Jenkins mengatakan, bahwa orangtua terkadang melakukan hal-hal buruk tersebut, dengan tanpa sadar. Oleh karenanya, pink tote moment semestinya menjadi refleksi bagi orangtua untuk mengerti bahwa tindakan kurang menyenangkan itu bisa berakibat buruk bagi seorang anak.

"Terkadang, sebagai orang tua, kita melampiaskan rasa frustasi kita terhadap satu hal — hari yang buruk di tempat kerja, stres tentang keuangan — kepada anak-anak kita tanpa menyadarinya," kata Jenkins dilansir dari Forbes.

"Tren ini menawarkan cermin, yang memungkinkan kita melihat bagaimana momen-momen tersebut dapat terjadi pada anak-anak kita,” tambahnya.

Tidak saja bagi orangtua yang pernah berlaku buruk, tren pink tote moment bisa menjadi pembelajaran bagi orangtua lain untuk tak melakukan tindakan yang sama.

“Yang paling mengejutkan saya adalah potensi untuk belajar dan berkembang. Mengenali dampak perilaku Anda (orang tua) tanpa harus berada langsung dalam situasi tersebut, dapat menjadi cara yang transformatif untuk merenung dan melakukan yang lebih baik," tutur Jerkins.

Demikian, tren pink tote moment bisa berakibat sebaliknya. Jerkins mengkhawatirkan, apabila cerita para warganet dapat dieksploitasi sebagai bahan hiburan. Alih-alih warganet lain turut berempati serta bersimpati atas kejadian-kejadian buruk yang dibagikan secara luas.

“Ada juga risiko cerita mereka diremehkan, direduksi menjadi hiburan, atau bahkan disalahpahami,” ucap Jerkins.

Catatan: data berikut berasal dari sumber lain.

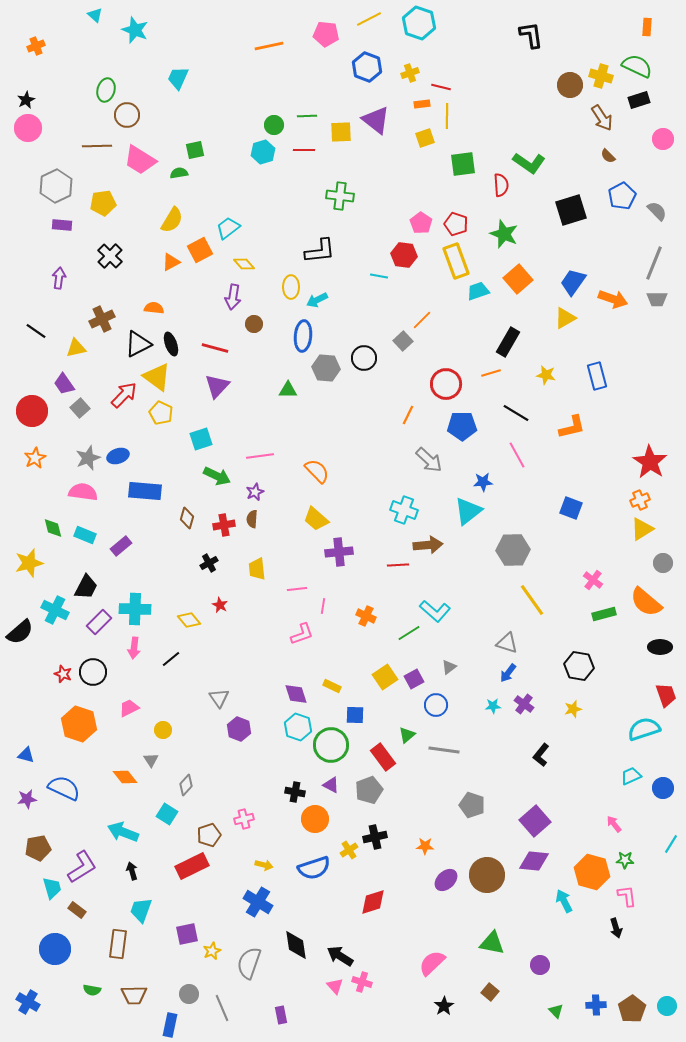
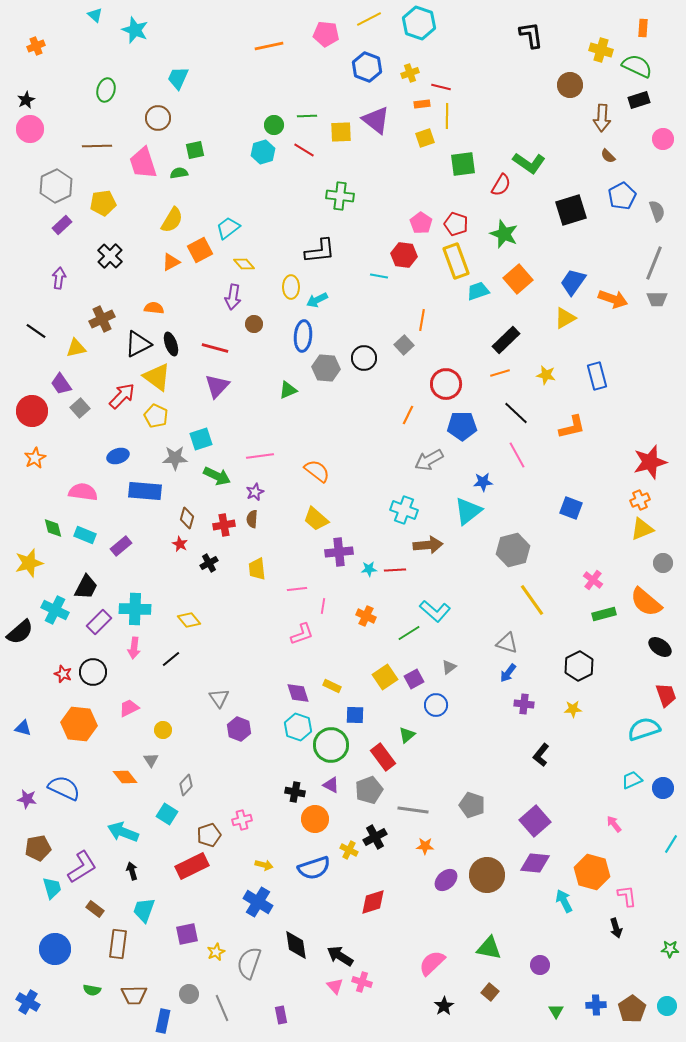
orange rectangle at (647, 27): moved 4 px left, 1 px down
yellow cross at (601, 76): moved 26 px up
brown circle at (127, 115): moved 31 px right, 3 px down
brown arrow at (602, 118): rotated 36 degrees clockwise
pink circle at (28, 128): moved 2 px right, 1 px down
red line at (304, 150): rotated 30 degrees clockwise
pink trapezoid at (140, 160): moved 3 px right, 3 px down; rotated 40 degrees clockwise
red semicircle at (501, 185): rotated 35 degrees clockwise
gray semicircle at (657, 211): rotated 25 degrees clockwise
purple rectangle at (62, 225): rotated 48 degrees counterclockwise
orange line at (422, 320): rotated 35 degrees counterclockwise
gray square at (403, 341): moved 1 px right, 4 px down
black rectangle at (508, 342): moved 2 px left, 2 px up; rotated 16 degrees clockwise
orange line at (491, 373): moved 9 px right
purple trapezoid at (64, 384): moved 3 px left
green triangle at (288, 390): rotated 24 degrees counterclockwise
red arrow at (124, 395): moved 2 px left, 1 px down
yellow pentagon at (161, 413): moved 5 px left, 3 px down
black line at (516, 413): rotated 12 degrees clockwise
gray star at (88, 458): moved 87 px right; rotated 20 degrees clockwise
gray arrow at (429, 460): rotated 108 degrees clockwise
red star at (650, 462): rotated 24 degrees clockwise
orange semicircle at (317, 471): rotated 8 degrees counterclockwise
yellow triangle at (642, 529): rotated 10 degrees clockwise
gray hexagon at (513, 550): rotated 12 degrees counterclockwise
red line at (398, 565): moved 3 px left, 5 px down
red star at (220, 605): moved 40 px left, 61 px up
black ellipse at (660, 647): rotated 35 degrees clockwise
black hexagon at (579, 666): rotated 24 degrees clockwise
purple diamond at (296, 694): moved 2 px right, 1 px up
purple cross at (524, 704): rotated 30 degrees counterclockwise
cyan star at (493, 706): moved 124 px left, 137 px up
yellow star at (573, 709): rotated 12 degrees clockwise
orange hexagon at (79, 724): rotated 12 degrees counterclockwise
gray line at (444, 750): moved 31 px left, 60 px down
blue triangle at (26, 755): moved 3 px left, 27 px up
cyan trapezoid at (631, 776): moved 1 px right, 4 px down
purple star at (27, 799): rotated 18 degrees clockwise
pink cross at (244, 819): moved 2 px left, 1 px down
black cross at (375, 837): rotated 15 degrees counterclockwise
yellow cross at (349, 850): rotated 30 degrees counterclockwise
green star at (625, 860): moved 45 px right, 89 px down
purple diamond at (534, 861): moved 1 px right, 2 px down
brown rectangle at (77, 910): moved 18 px right, 1 px up
cyan trapezoid at (141, 910): moved 3 px right
green triangle at (492, 943): moved 3 px left, 5 px down
yellow star at (212, 951): moved 4 px right, 1 px down
green triangle at (556, 1011): rotated 14 degrees clockwise
blue rectangle at (170, 1025): moved 7 px left, 4 px up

Jerkins menambahkan, bahwa tren tote pink moment juga bisa membangkitkan memori si pembagi cerita atas traumanya sendiri. Sebab, mereka bisa saja mendapatkan respons kurang mengenakan dari penontonnya. Ia mengingatkan, lebih baik untuk mengkonsultasikan masalah atau trauma, sebelum membagikan ke medsos.

"Saya khawatir sebagian orang yang menceritakan trauma mereka berisiko mengalami trauma lagi dan juga memicu reaksi dari pemirsa lain," terang psikiater tersebut.

"Saya mendorong siapa pun untuk berpikir, dan jika mereka masih di bawah umur, bicarakan dengan orang dewasa, sebelum membagikan kisah mereka sendiri ke dalam tren," tambah Jerkins.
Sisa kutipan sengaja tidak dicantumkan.